Handicapping D1 NCAA Women’s Nationals

by Andrew Mering 31

March 13th, 2017 College, News

The women’s D1 national championship meet starts on Wednesday. We’ve scored the psych sheet and examined how performance changes from the psych sheet at the big meet. It’s now time to combine to two into a forecast of the meet.
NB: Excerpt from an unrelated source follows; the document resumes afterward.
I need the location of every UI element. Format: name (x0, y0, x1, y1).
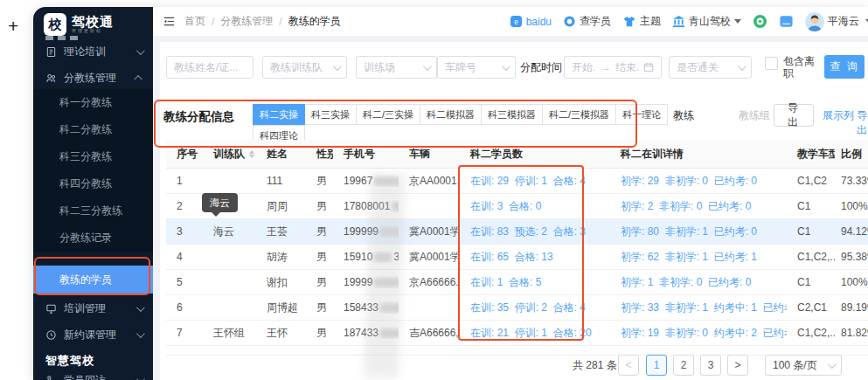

I ran a Monte Carlo simulation of the NCAA women’s meet minus diving (most top teams have 1 or 0 divers except Minnesota, and UCLA who have 3). The exact procedure was:

  1. Modify each swim on the psych sheet swim by a random percentage based on their team’s performance history. The percentage was drawn from a normal distribution with mean and standard deviation of the team’s previous time changes at nationals (for example, Georgia mean: .1%, sd: .91%). If a team had fewer than 20 swims in the previous 7 years at nationals, the entire field’s mean of .45% and standard deviation of 1% were used.
  2. Re rank the times based off the time changes
  3. Score the meet and check the order of the teams
  4. Repeat 50,000 times

The top teams unsurprisingly remain unquestioned under this procedure. Stanford won over 99.9% of the time. California was 2nd over 99.9% of the time. There were shakeups in the the top 10. The model gives NC State, 4th on the psych sheet, almost no chance of a top 4 finish based on swimming points. Instead, 84% of the time the model has them finishing somewhere between 7th and 12th. Georgia, 6th on the psych sheet, ends up in the top 4 in 68% of simulations, and the top 5 in 91%. Texas, 5th on the psych sheet, finishes 5th or higher based on swimming points in only 16% of the model runs. Virginia, 8th on the psych sheet, is 7th or better in 72% of simulations. A table with more of the results is below.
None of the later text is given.